AUTONOMIC BLOCKING COMPOUNDS. I. GANGLION BLOCKING ACTION OF SOME ALIPHATIC QUATERNARY AMMONIUM SALTS, RELATED ALKYL PIPERIDINIUM SALTS AND 1, 2, 3,4-TETRAHY-DROISOQUINOLINIUM SALTS

¹ Division of Biological Research, G. D. Searle & Co., Chicago 80, Illinois

The ganglion blocking activity of a series of aliphatic quaternary ammonium, alkylpiperidinium and 1,2,3,4-tetrahydroisoquinolinium derivatives was studied.
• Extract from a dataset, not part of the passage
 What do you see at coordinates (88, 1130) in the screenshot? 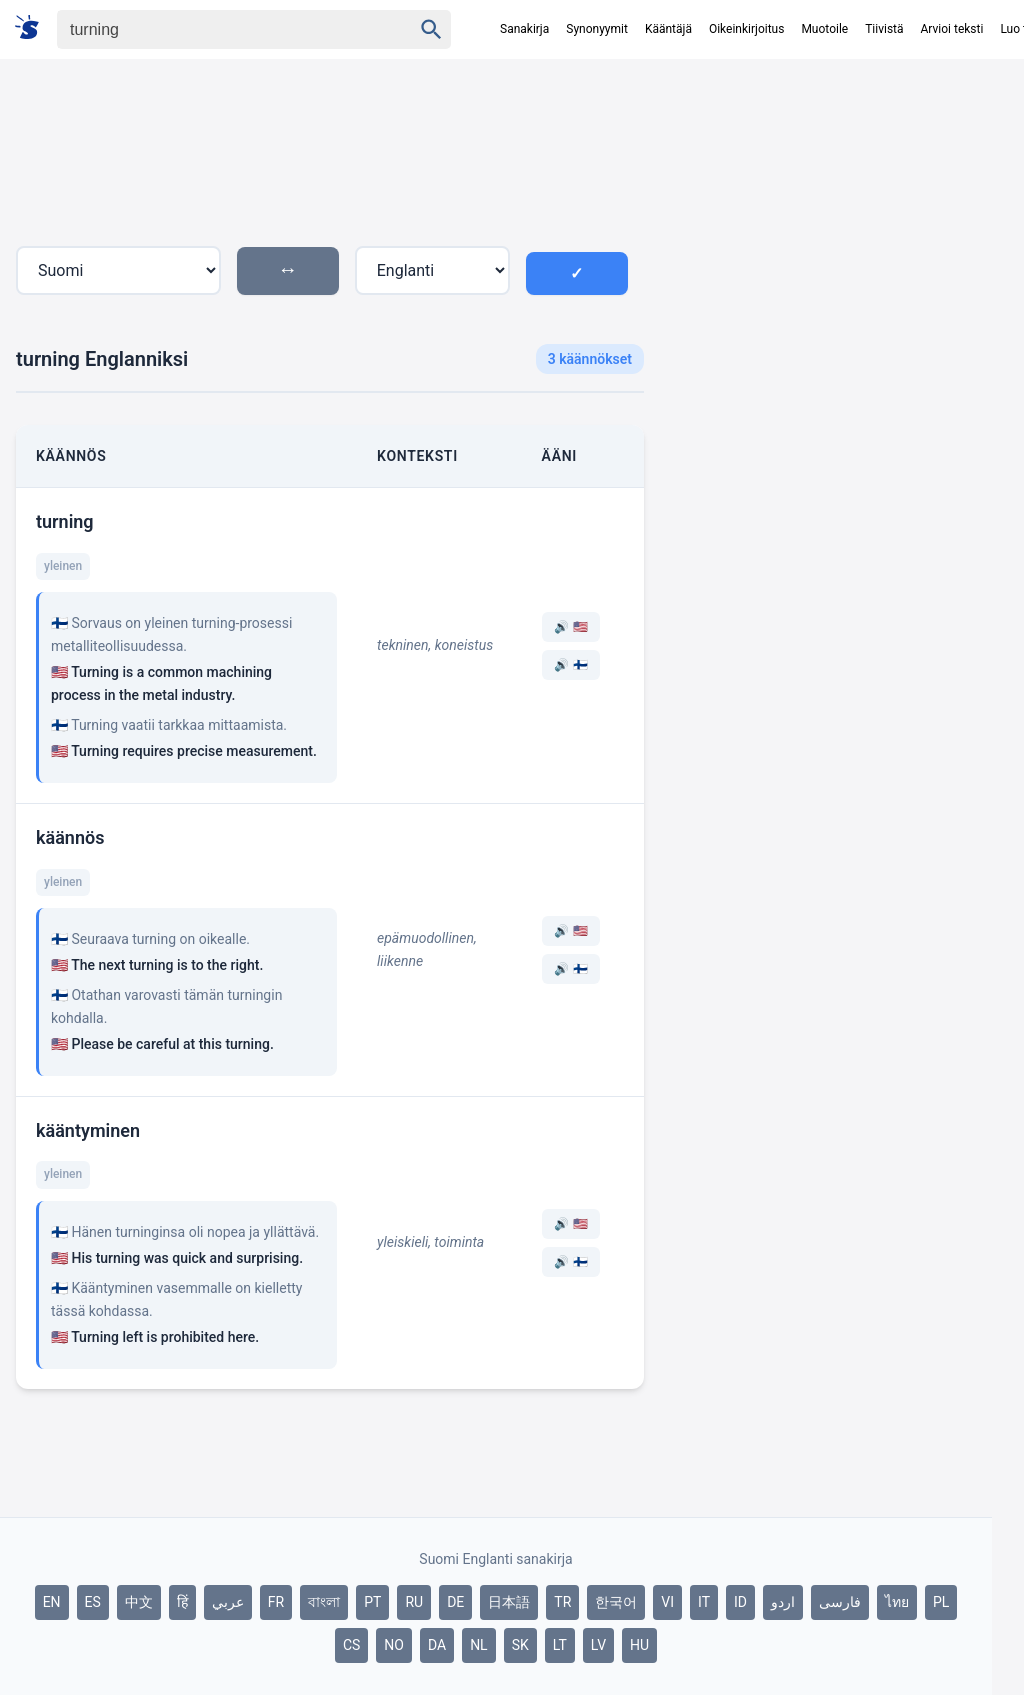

The compounds appear to cause autonomic blockade only by ganglionic paralysis.

Among the aliphatic quaternary ammonium and piperidinium salts, ethyl substituents on the quaternary nitrogen are more effective than methyl. Introduction of an hydroxyl on the terminal carbon of an N-ethyl group has a deleterious effect on blocking activity. The introduction of a methyl (or ethyl) branch on the alkyl carbon(s) adjacent to the quaternary nitrogen results in a sharp increase in potency. This effect is not observed when methyl is introduced on other positions. In general, the piperidinium salts have the same order of activity as their aliphatic analogues. The most active members of this group, diethyldiisopropylammonium chloride and 1,1-diethyl-2,6-dimethyl piperidinium bromide are 13 and 10 times as active as tetraethylammonium bromide, on a molar basis.
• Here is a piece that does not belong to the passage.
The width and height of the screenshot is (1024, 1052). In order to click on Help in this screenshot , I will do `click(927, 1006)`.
Among the tetrahydroisoquinolinium salts, the substituents on the quaternary nitrogen (methyl and ethyl) do not influence the activity markedly. However, substituents on other positions of the ring system may result in marked changes in ganglionic blockade. The most active members of this series have hydroxyl or methoxyl groups at positions 6 and 7 of the unsaturated ring and a large substituent at position 1. 1-Benzyl-6,7-dihydroxy-2,2-dimethyl-1,2,3,4-tetrahydroisoquinolinium chloride is approximately ten times as active as TEA on a molar basis.